═════ RECORDED DATA ═════

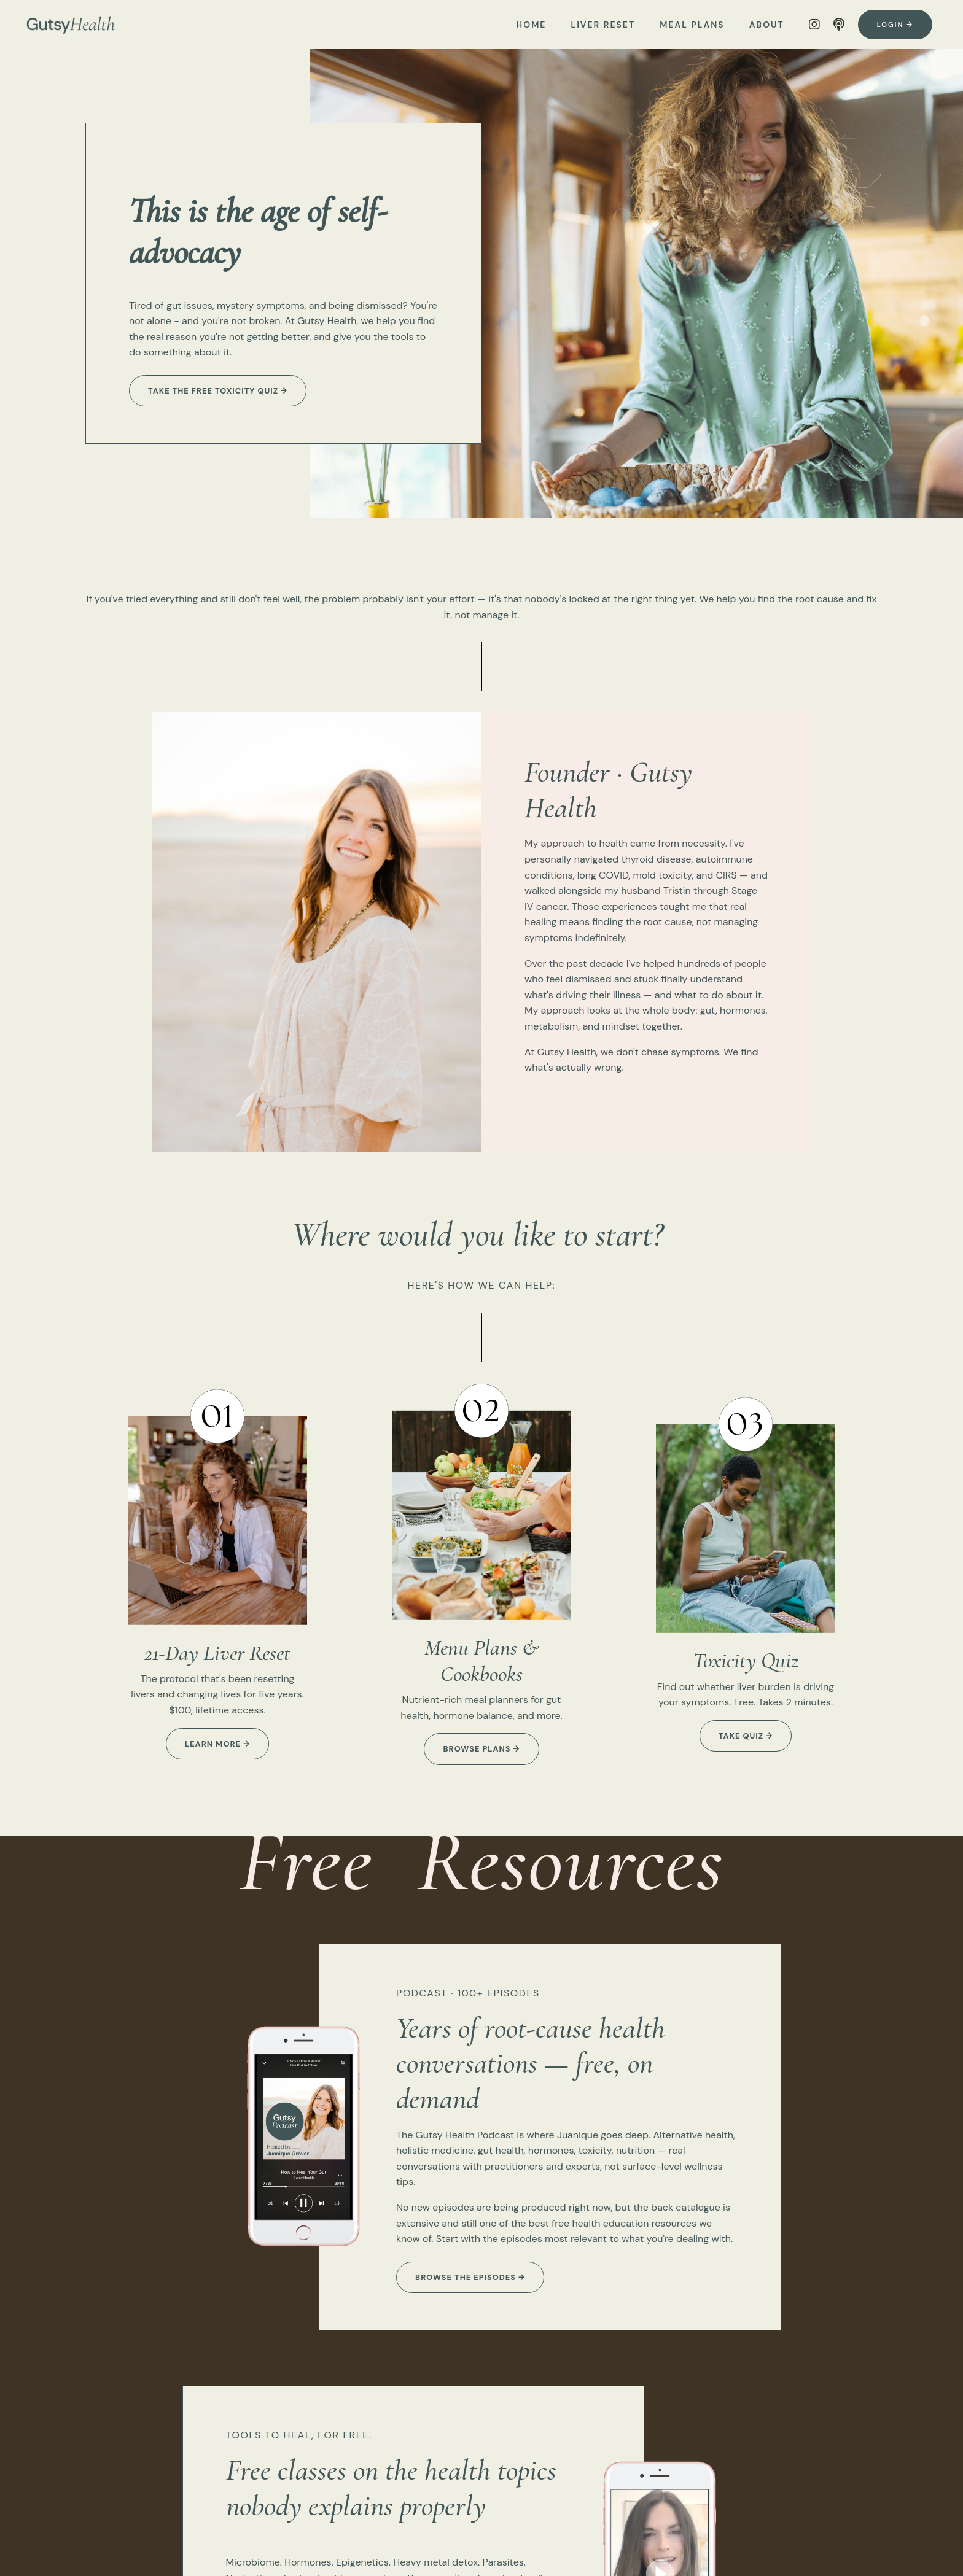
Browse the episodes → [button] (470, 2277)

═════
═════ RECORDED DATA ═════

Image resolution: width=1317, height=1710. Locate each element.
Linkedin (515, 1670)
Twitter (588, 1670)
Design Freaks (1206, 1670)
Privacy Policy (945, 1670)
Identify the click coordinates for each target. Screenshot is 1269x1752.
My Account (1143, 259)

═════

- EXERCISE DETAILS:
In the data above, which lines include "each"? Return those lines.

- RESPONSE TO THIS TASK:
Image resolution: width=1317, height=1710. Locate each element.
Identify the click coordinates for each target. Screenshot is 1269x1752.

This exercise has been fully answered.